▸ TASK GOAL
Return each line of the records holding the string "Plastic".

▸ THE DATA
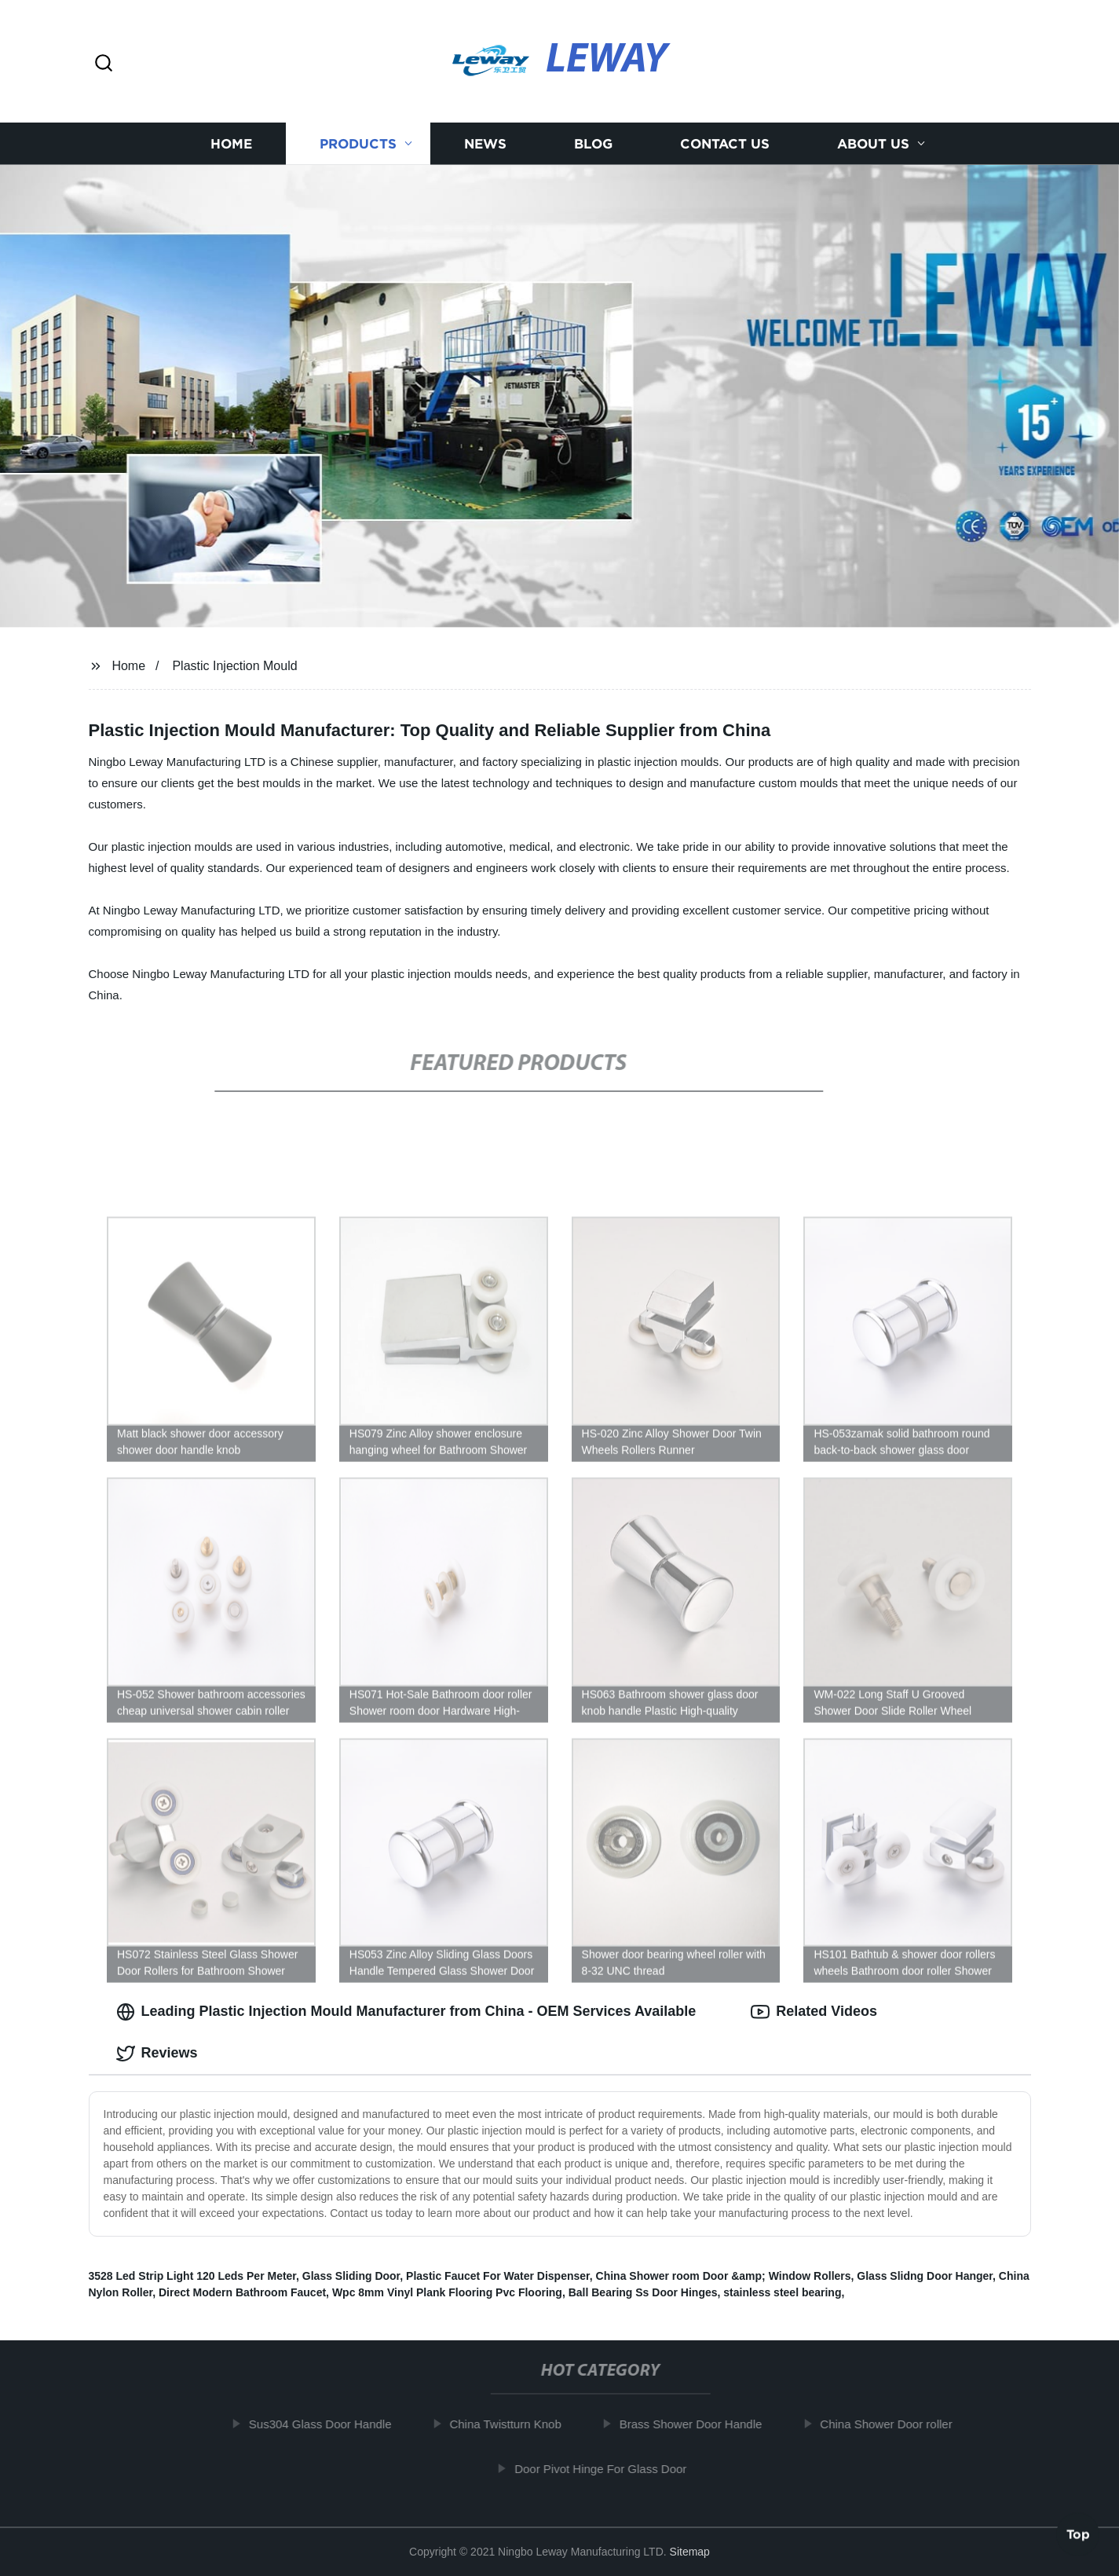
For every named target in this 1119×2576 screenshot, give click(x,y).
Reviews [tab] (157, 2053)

==

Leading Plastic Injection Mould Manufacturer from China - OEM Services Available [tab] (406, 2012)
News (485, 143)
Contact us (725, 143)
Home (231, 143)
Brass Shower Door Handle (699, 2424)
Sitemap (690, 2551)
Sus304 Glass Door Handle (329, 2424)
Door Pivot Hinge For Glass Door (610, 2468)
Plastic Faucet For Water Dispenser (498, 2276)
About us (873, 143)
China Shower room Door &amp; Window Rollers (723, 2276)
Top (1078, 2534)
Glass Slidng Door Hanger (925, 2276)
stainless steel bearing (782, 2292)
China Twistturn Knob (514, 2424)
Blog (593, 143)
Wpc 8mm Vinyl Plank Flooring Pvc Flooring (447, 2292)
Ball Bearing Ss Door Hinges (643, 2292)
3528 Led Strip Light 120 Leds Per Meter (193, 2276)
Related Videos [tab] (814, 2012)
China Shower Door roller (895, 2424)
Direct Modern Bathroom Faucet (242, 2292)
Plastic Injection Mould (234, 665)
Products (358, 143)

▸ REPLY
Leading Plastic Injection Mould Manufacturer from China - OEM Services Available [tab] (406, 2012)
Plastic Faucet For Water Dispenser (498, 2276)
Plastic Injection Mould (234, 665)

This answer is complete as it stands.